The main thing I learned, writing online, is that most people really are that stupid. The purpose of writing, as I see it, is communication. If someone simply doesn't understand what I just wrote, if someone places the wrong emphasis on what I wrote, if someone understands what I wrote but isn't convinced, if someone now thinks I'm a neo-Nazi devil worshipper and wishes me dead because of what I wrote, I'd like to know that. I may stomp around in a little circle having a hissy and spend dinner explaining to my husband exactly how wrong-headed imamoronnoreally77 is, but then I get to look at what I wrote and see if I can idiot-proof it. It goes back out. More yokels light torches, but a few of the previous torch-bearing yokels douse their torches and come over to my side. The process improves my writing skills in the same way that having a digital camera which allowed me to view my pictures instantly improved my photography skills. I haven't mastered the art (my photography isn't great either) but I'm learning. Now, when I write something, I can say, "Every person of subgroup X reading this is going to think I mean something totally different from what I intend and take offense right here. How can I rephrase it to avoid the problem?"

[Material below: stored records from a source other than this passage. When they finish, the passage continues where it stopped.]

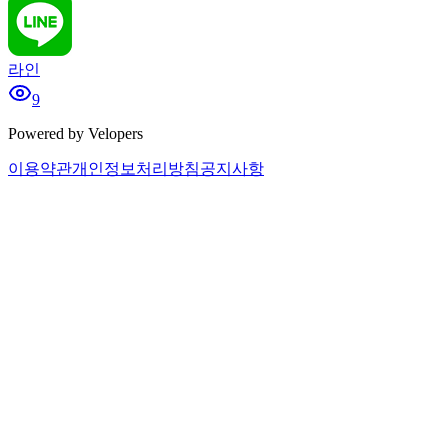
라인
9
Powered by Velopers
이용약관
개인정보처리방침
공지사항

Trust me, there were people out there who misunderstood you and personally wished you harm because of the things you wrote before the internet. You just couldn't see them. Wouldn't you rather see them? I know I would. I'd rather they didn't exist at all, if I had a choice, but since I don't have a magic wand to chance people into clones of myself, I'd rather know what people are thinking than not know.

One last thing... not every explosion of reader hatred is the result of cranks. Sometimes even calm, reasonable readers respond with hatred to an article which is hateful. Before you start censoring letters, please take a long hard look at what readers are saying.